Repeat exactly, and only, the lines of the entries below from the one with "interesse das exploradoras" through the one with "americano, como disse", both ends included.

### [LISTED RECORDS]
[Start of Attachment]

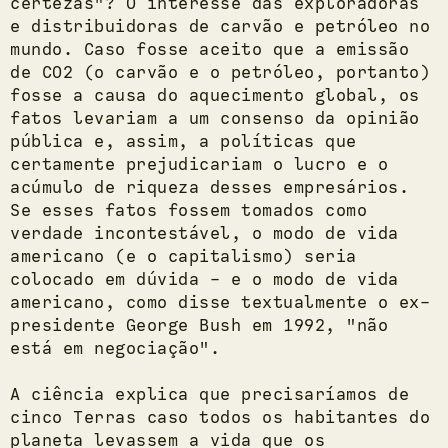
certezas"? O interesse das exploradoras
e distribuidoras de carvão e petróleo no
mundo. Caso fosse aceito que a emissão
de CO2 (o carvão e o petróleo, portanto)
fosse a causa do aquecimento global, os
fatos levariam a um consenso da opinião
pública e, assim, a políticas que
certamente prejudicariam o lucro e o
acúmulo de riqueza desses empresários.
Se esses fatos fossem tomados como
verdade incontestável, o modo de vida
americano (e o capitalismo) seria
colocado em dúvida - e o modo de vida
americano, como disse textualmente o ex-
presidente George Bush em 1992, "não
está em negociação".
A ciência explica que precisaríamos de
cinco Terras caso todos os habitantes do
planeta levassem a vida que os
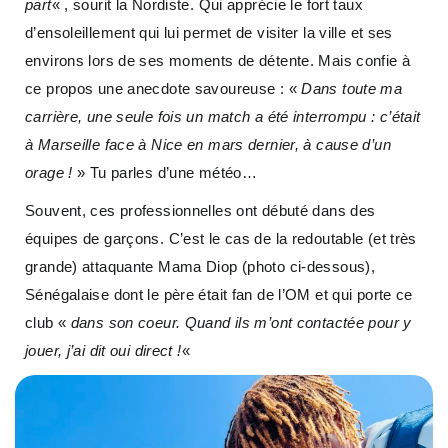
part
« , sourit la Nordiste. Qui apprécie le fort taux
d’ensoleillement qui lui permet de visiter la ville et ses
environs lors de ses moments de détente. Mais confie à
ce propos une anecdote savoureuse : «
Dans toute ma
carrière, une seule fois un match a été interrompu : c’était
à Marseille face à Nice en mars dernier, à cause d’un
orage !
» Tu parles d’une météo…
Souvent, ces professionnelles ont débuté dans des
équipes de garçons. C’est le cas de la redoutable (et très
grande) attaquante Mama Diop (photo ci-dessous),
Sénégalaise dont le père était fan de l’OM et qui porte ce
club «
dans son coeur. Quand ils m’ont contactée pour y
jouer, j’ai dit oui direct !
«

[End of Attachment]
[Start of Attachment]

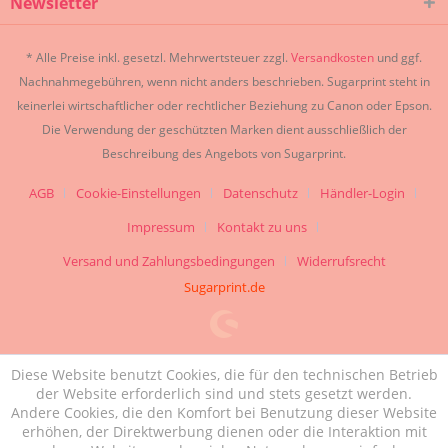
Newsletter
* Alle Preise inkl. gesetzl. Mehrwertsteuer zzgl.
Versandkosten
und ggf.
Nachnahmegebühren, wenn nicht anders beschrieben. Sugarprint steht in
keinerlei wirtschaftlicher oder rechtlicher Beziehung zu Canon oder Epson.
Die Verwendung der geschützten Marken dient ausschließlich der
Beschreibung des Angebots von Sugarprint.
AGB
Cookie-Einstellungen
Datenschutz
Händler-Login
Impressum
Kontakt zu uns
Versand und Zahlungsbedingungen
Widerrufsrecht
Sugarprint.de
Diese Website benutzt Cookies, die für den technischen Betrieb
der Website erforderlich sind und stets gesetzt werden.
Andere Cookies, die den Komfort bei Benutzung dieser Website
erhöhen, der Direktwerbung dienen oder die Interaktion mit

[End of Attachment]
[Start of Attachment]

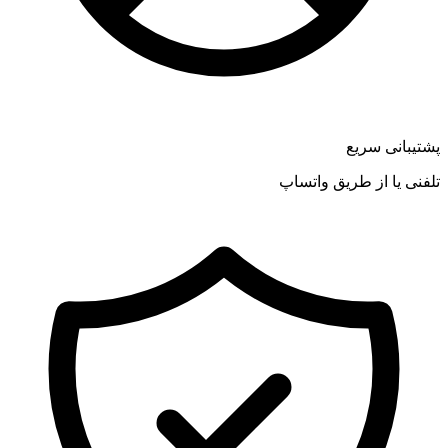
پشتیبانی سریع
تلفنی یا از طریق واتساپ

[End of Attachment]

### [SOLUTION TO THIS PROBLEM]
certezas"? O interesse das exploradoras
e distribuidoras de carvão e petróleo no
mundo. Caso fosse aceito que a emissão
de CO2 (o carvão e o petróleo, portanto)
fosse a causa do aquecimento global, os
fatos levariam a um consenso da opinião
pública e, assim, a políticas que
certamente prejudicariam o lucro e o
acúmulo de riqueza desses empresários.
Se esses fatos fossem tomados como
verdade incontestável, o modo de vida
americano (e o capitalismo) seria
colocado em dúvida - e o modo de vida
americano, como disse textualmente o ex-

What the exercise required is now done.